Pillars of Federalism – A Proposed Whistleblower Law

by Crispin Fernandez, MD

Whistleblowers also protested against the pork barrel system | Photo by James Sarmiento via Wikimedia Commons

Part 7 of 10

Pending versions of a proposed Whistleblower Law in the Philippine Senate, S.B. 3533, and House Bill 5715, passed on the third reading, are emblematic of inutile legislation that aims to pay lip service to fight graft and corruption in the Philippines.

With 234 affirmative votes, the House passed House Bill 5715, to be known as the “Whistleblower Protection, Security and Benefit Act of 2011,” which aims to promote good governance and safeguard the national interest through the prosecution of corrupt and erring public officials and employees, not by incentivizing whistleblowers, but by providing ‘protection’ for whistleblowers. Violating said Act imposes laughable penalties on individuals seeking reprisal or otherwise discrediting whistleblowers.

Senate Bill 3533, on the other hand, would limit rewards to whistleblowers to P5M or 10% of the recovered assets. The Senate bill also seeks to deter harassment and reprisals against whistleblowers.

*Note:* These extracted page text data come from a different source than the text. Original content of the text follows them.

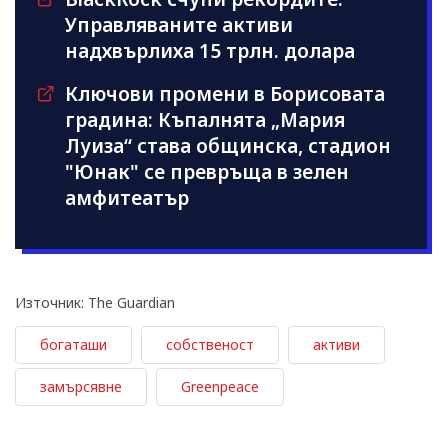
Управляваните активи
надхвърлиха 15 трлн. долара
Ключови промени в Борисовата
градина: Къпалнята „Мария
Луиза“ става общинска, стадион
"Юнак" се превръща в зелен
амфитеатър
Източник: The Guardian
богаташи
собственост
активи
замърсявне
Greenpeace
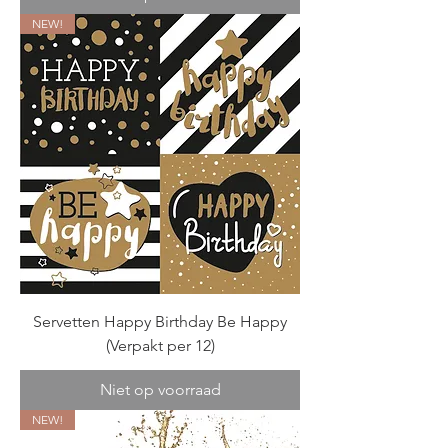
NEW!
Servetten Happy Birthday Be Happy
(Verpakt per 12)
Niet op voorraad
NEW!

As discussed under another pillar of Federalism – Plunder Law, these pending legislations fall far short of what is required to address the magnitude of graft and corruption in government fully. Any pecuniary survey of everyday Filipinos will reveal that corruption impacts at least 50% of the national budget, from overpricing to ghost employees to forgone tax collection. For context, the national budget is P5.26 Trillion with a ‘T.’ Around $300B, a full 30% of which is from a 30% structural deficit, meaning around P1.5 Trillion to be financed by debt. Philippine debt is now over $200B, with a 70%-30% local and foreign debt mix. Philippine banks are somewhat profitable due to loans to the national government. The Bangko Sentral is only too happy to keep printing money.

Currently, the impressive Philippine GDP growth is primarily driven by the debt used to pay for unprecedented spending on infrastructure. Admittedly, the government can do worse than spend all the borrowing elsewhere on infrastructure. It is hard to counter-argue that, at a macro level, the infrastructure built today will support economic growth in the future. This is a generally accepted economic concept. Whether the economic benefits ultimately benefit the marginalized sector, those surviving on conditional cash transfers, the underemployed and the unemployed, or worse, the unemployable, who do not eat three meals a day, will remain the biggest question for economic managers for decades to come.

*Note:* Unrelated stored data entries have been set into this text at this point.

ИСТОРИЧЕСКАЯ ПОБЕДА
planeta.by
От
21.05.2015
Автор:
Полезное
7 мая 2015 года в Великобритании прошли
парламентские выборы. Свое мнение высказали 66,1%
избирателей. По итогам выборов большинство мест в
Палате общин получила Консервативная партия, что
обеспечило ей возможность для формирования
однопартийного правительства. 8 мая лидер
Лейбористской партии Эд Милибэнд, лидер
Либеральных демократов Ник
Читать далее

The most obvious solution, at least to this biased writer, is strengthening incentives for whistleblowers, for example, rewards up to the total value of exposed malfeasance. Consider just 10% of the national budget being subjected to graft and corruption, which no Filipino will ever consent to that is, P52B or almost $1B, annually. It bears repeating this is before provincial, city, municipal, and barangay budgets are considered, plus the uncollected taxes at the Bureau of Internal Revenue, Bureau of Customs, and other government departments and agencies that have to do with clearances, permits, and import controls. The reality is beyond imagination, and the social impact is incalculable – from poor health insurance resulting in death in the worst cases and deprived futures for the impoverished who can’t even dream of attending higher education – both inescapable traps that only complicate poverty.

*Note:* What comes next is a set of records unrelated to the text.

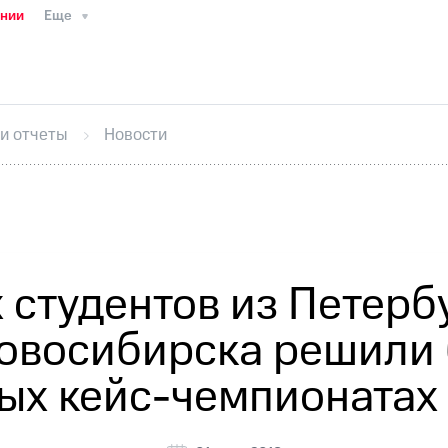
ании
Еще
ТС
Пресс-релизы
МТС о технологиях
ТС
История компании
Руководство региона
Правова
стижения
Интервью
Финансовая отчетность
Конта
 и отчеты
Новости
тивный секретарь
Раскрытие информации
Информа
ный кабинет акционера
Акционерный капитал
Конт
Порядок выкупа акций
Дивиденды
Рынок облигаци
 погашении именных облигаций
Другое
Регистрато
 студентов из Петербу
Новосибирска решили
ых кейс-чемпионатах C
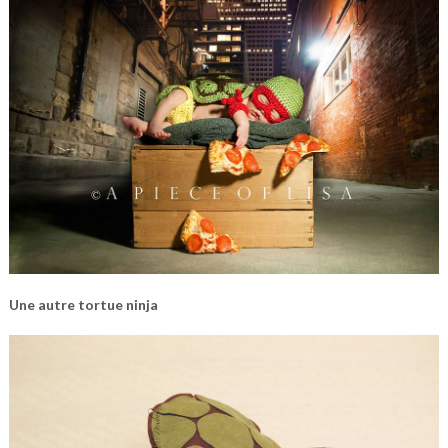
Une autre tortue ninja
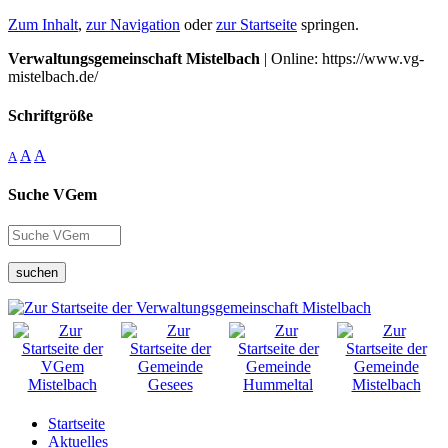
Zum Inhalt
,
zur Navigation
oder
zur Startseite
springen.
Verwaltungsgemeinschaft Mistelbach
| Online: https://www.vg-
mistelbach.de/
Schriftgröße
A
A
A
Suche VGem
suchen
Startseite
Aktuelles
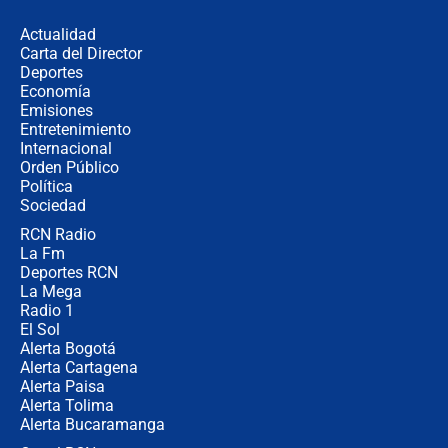
en Cali: ¿qué pasará con los
congresistas del Pacto Histórico que
Actualidad
no asistirán?
Carta del Director
Álvaro Uribe asistirá a la posesión y
Deportes
crece el pulso por la elección del
Economía
contralor
Emisiones
Entretenimiento
Internacional
🔴 EN VIVO | Noticiero La FM con
Orden Público
Juan Lozano - 6 de agosto de 2026
Política
Sociedad
RCN Radio
¿Por qué De la Espriella gobernará
La Fm
desde Barranquilla? Experto explica
la razón
Deportes RCN
La Mega
Radio 1
El Sol
Alerta Bogotá
Alerta Cartagena
Alerta Paisa
Alerta Tolima
Alerta Bucaramanga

” … in often repeated acts of self-destruction, the Filipino electorate re-elects those politicians already found guilty of graft and corruption into office. In the countryside, it is not enough that despite politicians openly flaunting their wealth after swearing an oath to serve, most voters seem to be in awe of their elected officials and their ability to plunder instead of anger.”

As crucially, the government should negotiate asylum treaties with willing countries to host whistleblowers, especially considering the financial windfall that await these whistleblowers cum asylum seeker and their families. Any subsequent testimony may be obtained remotely, far from those who would harm the whistleblower and their families or otherwise intimidate or prevent them from testifying. It is indeed shameful that despite assertions of a witness protection program, reality manifests only fear from would-be whistleblowers. This is only compounded by the societal hopelessness that prevails and the general acceptance of the impunity of offenders. Further complicated by the slow turning gears of justice beset with laws seemingly intentionally riddled with loopholes as to resemble Swiss cheese and made a mockery of by even the least wily of lawyers.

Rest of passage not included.